───── Information given ─────

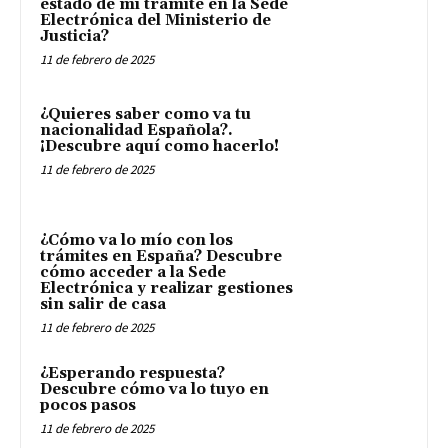
estado de mi trámite en la Sede
Electrónica del Ministerio de
Justicia?
11 de febrero de 2025
¿Quieres saber como va tu
nacionalidad Española?.
¡Descubre aquí como hacerlo!
11 de febrero de 2025
¿Cómo va lo mío con los
trámites en España? Descubre
cómo acceder a la Sede
Electrónica y realizar gestiones
sin salir de casa
11 de febrero de 2025
¿Esperando respuesta?
Descubre cómo va lo tuyo en
pocos pasos
11 de febrero de 2025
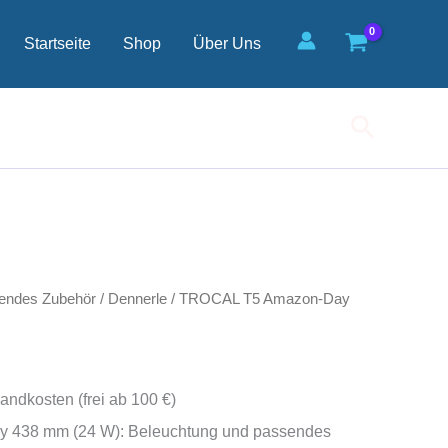
Day
438
Startseite
Shop
Über Uns
mm
(24
W)
Menge
Suchen
endes Zubehör
/
Dennerle
/ TROCAL T5 Amazon-Day
andkosten (frei ab 100 €)
438 mm (24 W): Beleuchtung und passendes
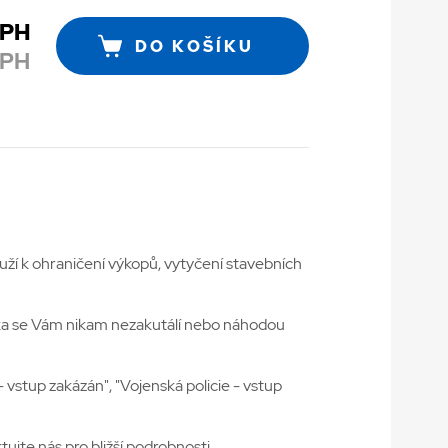
DPH
DO KOŠÍKU
DPH
uží k ohraničení výkopů, vytyčení stavebních
 páska se Vám nikam nezakutálí nebo náhodou
 vstup zakázán", "Vojenská policie - vstup
ujte nás pro bližší podrobnosti.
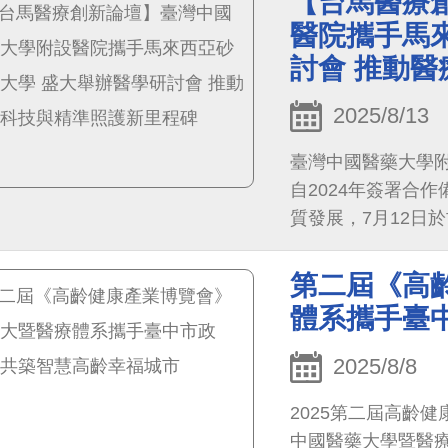
【台馬醫療
醫院攜手馬
討會 推動
2025/8/13
臺灣中國醫藥大學附設
自2024年簽署合
質發展，7月12日於
Medical Technol
癌症質子治療、醫
第二屆《高
尖端技術。中醫大
體系攜手臺
次會議不僅展現臺
作的新篇章，期盼
2025/8/8
2025第二屆高齡
中國醫藥大學暨醫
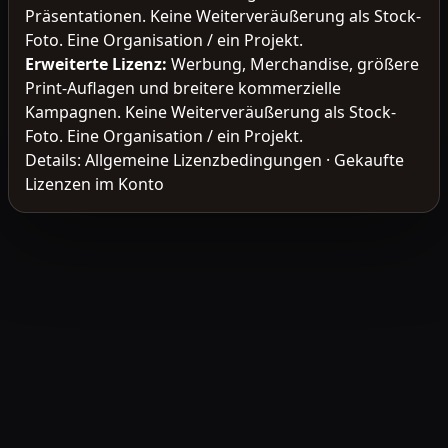
Präsentationen. Keine Weiterveräußerung als Stock-
Foto. Eine Organisation / ein Projekt.
Erweiterte Lizenz
:
Werbung, Merchandise, größere
Print-Auflagen und breitere kommerzielle
Kampagnen. Keine Weiterveräußerung als Stock-
Foto. Eine Organisation / ein Projekt.
Details:
Allgemeine Lizenzbedingungen
·
Gekaufte
Lizenzen im Konto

─────

Reproduce each record above by retyping it exactly; omit all images.

estado de mi trámite en la Sede
Electrónica del Ministerio de
Justicia?
11 de febrero de 2025
¿Quieres saber como va tu
nacionalidad Española?.
¡Descubre aquí como hacerlo!
11 de febrero de 2025
¿Cómo va lo mío con los
trámites en España? Descubre
cómo acceder a la Sede
Electrónica y realizar gestiones
sin salir de casa
11 de febrero de 2025
¿Esperando respuesta?
Descubre cómo va lo tuyo en
pocos pasos
11 de febrero de 2025
Day
438
Startseite
Shop
Über Uns
mm
(24
W)
Menge
Suchen
endes Zubehör
/
Dennerle
/ TROCAL T5 Amazon-Day
andkosten (frei ab 100 €)
438 mm (24 W): Beleuchtung und passendes
DPH
DO KOŠÍKU
DPH
uží k ohraničení výkopů, vytyčení stavebních
 páska se Vám nikam nezakutálí nebo náhodou
 vstup zakázán", "Vojenská policie - vstup
ujte nás pro bližší podrobnosti.
【台馬醫療
醫院攜手馬
討會 推動
2025/8/13
臺灣中國醫藥大學附設
自2024年簽署合
質發展，7月12日於
Medical Technol
癌症質子治療、醫
第二屆《高
尖端技術。中醫大
體系攜手臺
次會議不僅展現臺
作的新篇章，期盼
2025/8/8
2025第二屆高齡
中國醫藥大學暨醫
Präsentationen. Keine Weiterveräußerung als Stock-
Foto. Eine Organisation / ein Projekt.
Erweiterte Lizenz
:
Werbung, Merchandise, größere
Print-Auflagen und breitere kommerzielle
Kampagnen. Keine Weiterveräußerung als Stock-
Foto. Eine Organisation / ein Projekt.
Details:
Allgemeine Lizenzbedingungen
·
Gekaufte
Lizenzen im Konto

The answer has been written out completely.